*** Opening of DATA TO PROCESS ***

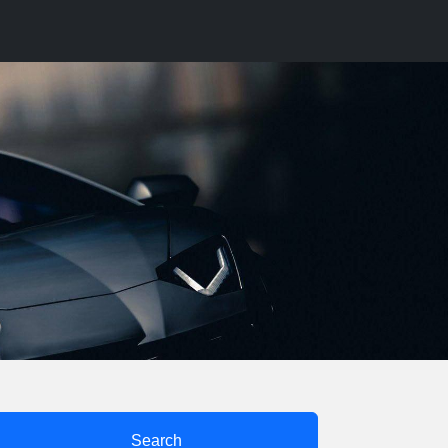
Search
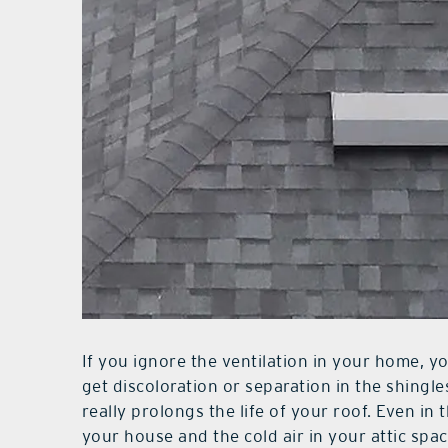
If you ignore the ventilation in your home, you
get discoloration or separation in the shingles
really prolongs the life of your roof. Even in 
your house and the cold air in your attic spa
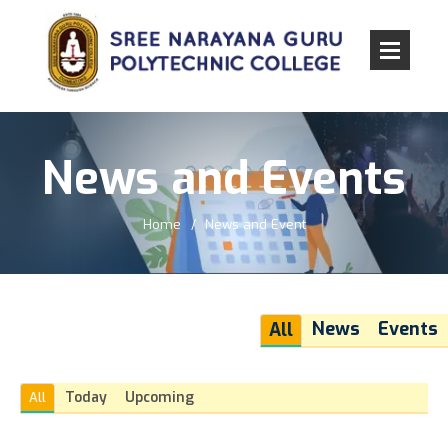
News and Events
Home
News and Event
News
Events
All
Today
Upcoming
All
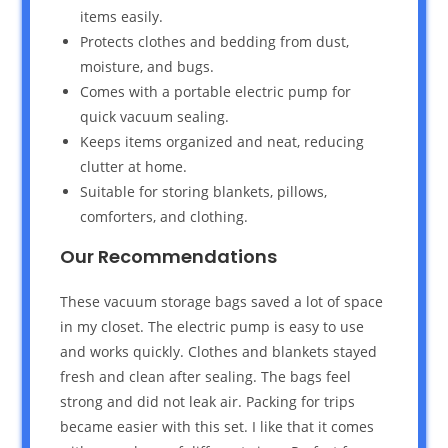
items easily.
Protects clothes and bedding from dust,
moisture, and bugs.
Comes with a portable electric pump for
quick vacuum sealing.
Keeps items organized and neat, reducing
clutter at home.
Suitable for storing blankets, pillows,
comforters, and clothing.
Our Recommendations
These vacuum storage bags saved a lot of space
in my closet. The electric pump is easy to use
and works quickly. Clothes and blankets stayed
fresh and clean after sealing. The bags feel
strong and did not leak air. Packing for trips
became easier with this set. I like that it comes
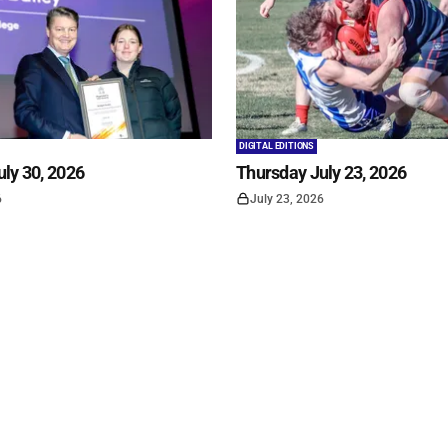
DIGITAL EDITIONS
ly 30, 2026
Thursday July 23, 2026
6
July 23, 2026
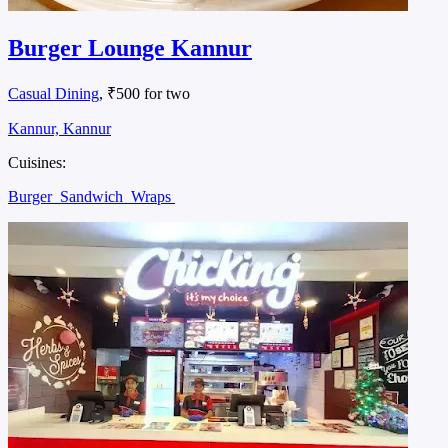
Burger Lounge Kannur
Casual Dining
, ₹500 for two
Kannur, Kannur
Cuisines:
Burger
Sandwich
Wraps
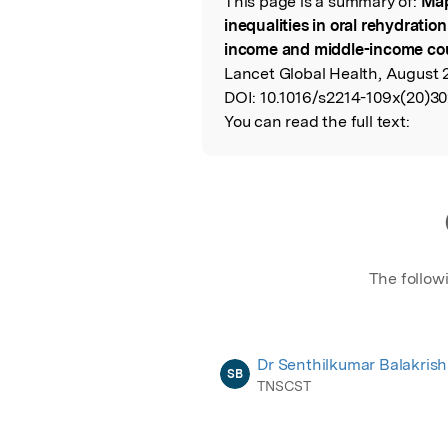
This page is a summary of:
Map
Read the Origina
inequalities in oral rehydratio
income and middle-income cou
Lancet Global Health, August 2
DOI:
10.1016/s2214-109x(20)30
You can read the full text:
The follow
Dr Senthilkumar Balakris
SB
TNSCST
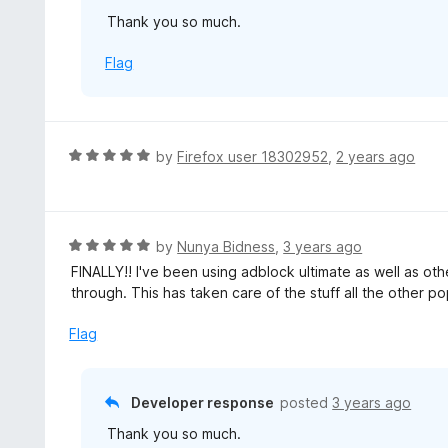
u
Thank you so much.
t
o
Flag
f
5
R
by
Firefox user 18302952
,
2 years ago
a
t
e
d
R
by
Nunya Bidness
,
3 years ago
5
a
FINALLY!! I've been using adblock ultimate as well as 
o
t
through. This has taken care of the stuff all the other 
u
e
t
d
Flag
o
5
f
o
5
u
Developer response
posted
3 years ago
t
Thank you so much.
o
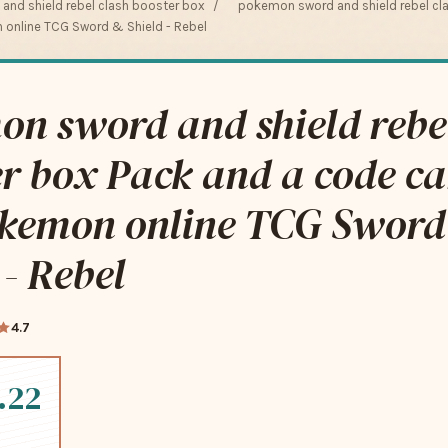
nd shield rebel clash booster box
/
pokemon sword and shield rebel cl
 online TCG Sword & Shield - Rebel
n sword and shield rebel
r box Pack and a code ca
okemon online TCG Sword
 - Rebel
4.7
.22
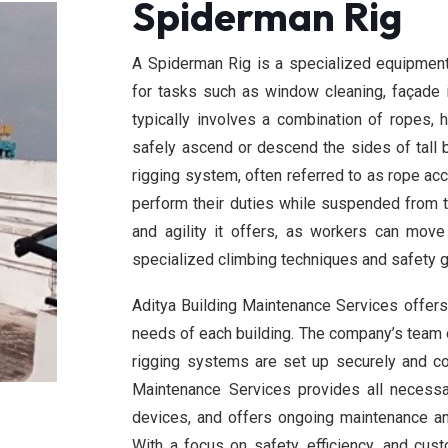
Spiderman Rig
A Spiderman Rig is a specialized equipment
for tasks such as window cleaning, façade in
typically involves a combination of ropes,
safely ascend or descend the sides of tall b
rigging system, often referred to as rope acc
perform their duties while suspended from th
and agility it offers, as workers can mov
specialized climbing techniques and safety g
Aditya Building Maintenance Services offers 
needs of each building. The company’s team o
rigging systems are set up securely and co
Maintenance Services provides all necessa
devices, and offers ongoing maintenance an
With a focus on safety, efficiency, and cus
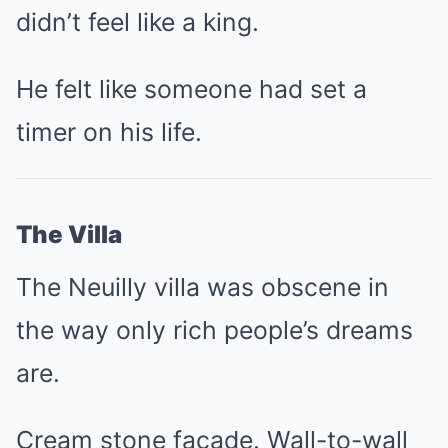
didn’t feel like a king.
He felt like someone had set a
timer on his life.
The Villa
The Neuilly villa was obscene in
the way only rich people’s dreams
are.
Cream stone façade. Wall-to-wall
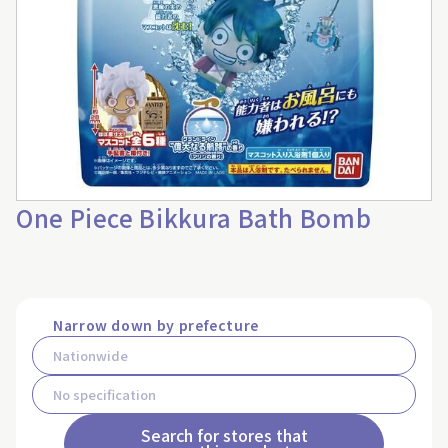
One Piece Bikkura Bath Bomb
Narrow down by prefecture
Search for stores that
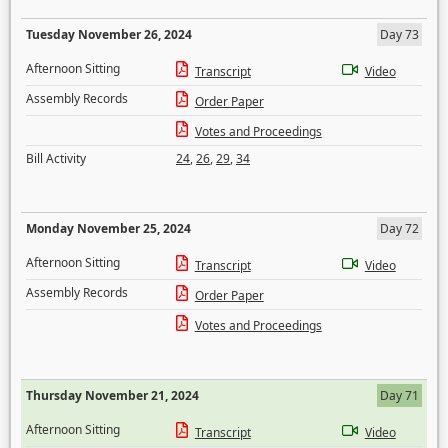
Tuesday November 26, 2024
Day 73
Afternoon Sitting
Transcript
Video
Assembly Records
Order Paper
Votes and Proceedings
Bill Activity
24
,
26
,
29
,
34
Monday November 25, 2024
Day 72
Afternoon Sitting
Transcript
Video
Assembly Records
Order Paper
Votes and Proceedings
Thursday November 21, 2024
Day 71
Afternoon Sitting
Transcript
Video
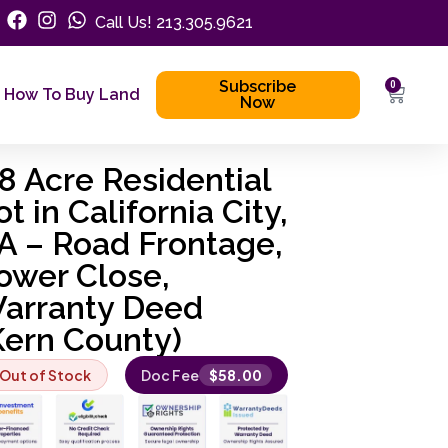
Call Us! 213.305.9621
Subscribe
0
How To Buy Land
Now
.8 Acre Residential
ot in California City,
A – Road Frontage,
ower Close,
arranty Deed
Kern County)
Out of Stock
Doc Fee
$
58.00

*** Close of DATA TO PROCESS ***

INSTRUCTIONS TO FOLLOW: In the records above, find the line containing "Dr Senthilkumar Balakris" and the line containing "for tasks such as window cleaning, façade in", then give both of them again word for word along with every line between. Omit any pictures.

TASK RESPONSE:
Dr Senthilkumar Balakris
SB
TNSCST
u
Thank you so much.
t
o
Flag
f
5
R
by
Firefox user 18302952
,
2 years ago
a
t
e
d
R
by
Nunya Bidness
,
3 years ago
5
a
FINALLY!! I've been using adblock ultimate as well as 
o
t
through. This has taken care of the stuff all the other 
u
e
t
d
Flag
o
5
f
o
5
u
Developer response
posted
3 years ago
t
Thank you so much.
o
nd shield rebel clash booster box
/
pokemon sword and shield rebel cl
 online TCG Sword & Shield - Rebel
n sword and shield rebel
r box Pack and a code ca
okemon online TCG Sword
 - Rebel
4.7
.22
Spiderman Rig
A Spiderman Rig is a specialized equipment
for tasks such as window cleaning, façade in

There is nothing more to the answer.